Летом Юзефув открыт настежь, зимой закрыт, замурован, словно у соседей чума. Во многих домах заколочены ставни. Дома пустуют. Но и жилые, и пустующие дома в равной мере напоминают крепости, связь между которыми нарушена. Единственным местом, где можно хоть как-то удовлетворить свою тягу к общению с людьми, становится лавчонка Валерия Посребжаного. В зимнем Юзефуве горечь одиночества нужно испить до дна. В этом-то Юзефуве в декабре месяце умирал Иоэль. Не знаю, понимал ли Северин, что посылает меня не к больному, а к умирающему.
Фамилия его была Филют[1]. Немножко неподходящая фамилия для человека, в легких которого дыры величиной с горошину.
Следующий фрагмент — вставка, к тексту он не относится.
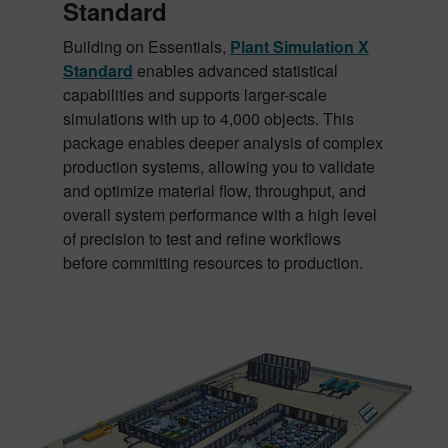
Standard
Building on Essentials,
Plant Simulation X
Standard
enables advanced statistical
capabilities and supports larger-scale
simulations with up to 4,000 objects. This
package enables deeper analysis of complex
production systems, allowing you to validate
and optimize material flow, throughput, and
overall system performance with a high level
of precision to test and refine workflows
before committing resources to production.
Он умирал на железной кровати с провалившейся сеткой, в комнате с зелеными стенами и застекленной дверью, с видом на молодые сосны. Кроме кровати, в комнате стояло несколько простых стульев, тумбочка, стол, небольшой шкаф, на стене висело мутное зеркало в почерневшей раме. Дверь направо вела в гостиную, или, вернее, в столовую, которая служила также чуланом. В соседней комнате жили сторож и его жена Вероника.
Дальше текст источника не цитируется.